[Start of Attachment]
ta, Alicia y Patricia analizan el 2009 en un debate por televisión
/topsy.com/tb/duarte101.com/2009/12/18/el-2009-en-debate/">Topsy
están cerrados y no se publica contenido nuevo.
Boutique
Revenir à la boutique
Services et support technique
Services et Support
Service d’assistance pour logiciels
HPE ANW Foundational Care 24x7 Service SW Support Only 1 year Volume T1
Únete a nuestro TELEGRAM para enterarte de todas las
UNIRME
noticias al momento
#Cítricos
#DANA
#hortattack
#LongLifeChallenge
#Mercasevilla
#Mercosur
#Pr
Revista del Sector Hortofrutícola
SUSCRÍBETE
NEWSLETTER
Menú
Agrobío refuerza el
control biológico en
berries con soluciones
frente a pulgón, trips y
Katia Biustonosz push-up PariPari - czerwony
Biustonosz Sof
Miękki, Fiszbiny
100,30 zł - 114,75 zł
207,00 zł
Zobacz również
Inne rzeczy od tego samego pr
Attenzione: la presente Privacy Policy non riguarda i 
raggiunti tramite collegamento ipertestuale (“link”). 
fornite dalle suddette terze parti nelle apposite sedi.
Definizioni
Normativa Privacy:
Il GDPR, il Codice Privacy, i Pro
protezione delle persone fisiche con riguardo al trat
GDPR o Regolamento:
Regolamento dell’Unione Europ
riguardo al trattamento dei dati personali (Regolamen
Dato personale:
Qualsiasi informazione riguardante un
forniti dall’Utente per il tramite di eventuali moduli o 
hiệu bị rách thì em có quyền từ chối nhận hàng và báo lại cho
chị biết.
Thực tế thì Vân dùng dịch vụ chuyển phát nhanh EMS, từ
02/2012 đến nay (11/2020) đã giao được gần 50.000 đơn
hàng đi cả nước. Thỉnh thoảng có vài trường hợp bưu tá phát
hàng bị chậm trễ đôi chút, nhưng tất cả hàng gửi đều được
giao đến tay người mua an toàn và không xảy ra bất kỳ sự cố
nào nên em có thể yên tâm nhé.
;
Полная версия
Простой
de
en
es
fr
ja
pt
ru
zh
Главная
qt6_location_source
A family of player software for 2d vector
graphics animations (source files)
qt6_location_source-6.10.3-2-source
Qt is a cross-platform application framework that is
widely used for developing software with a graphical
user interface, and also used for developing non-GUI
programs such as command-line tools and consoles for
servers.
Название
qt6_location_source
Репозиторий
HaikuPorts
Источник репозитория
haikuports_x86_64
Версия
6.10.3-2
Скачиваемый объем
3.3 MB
[End of Attachment]
◆ How to complete this task
Please copy each line of the entries in which the word "được" shows up.

◆ Answer area
02/2012 đến nay (11/2020) đã giao được gần 50.000 đơn
hàng bị chậm trễ đôi chút, nhưng tất cả hàng gửi đều được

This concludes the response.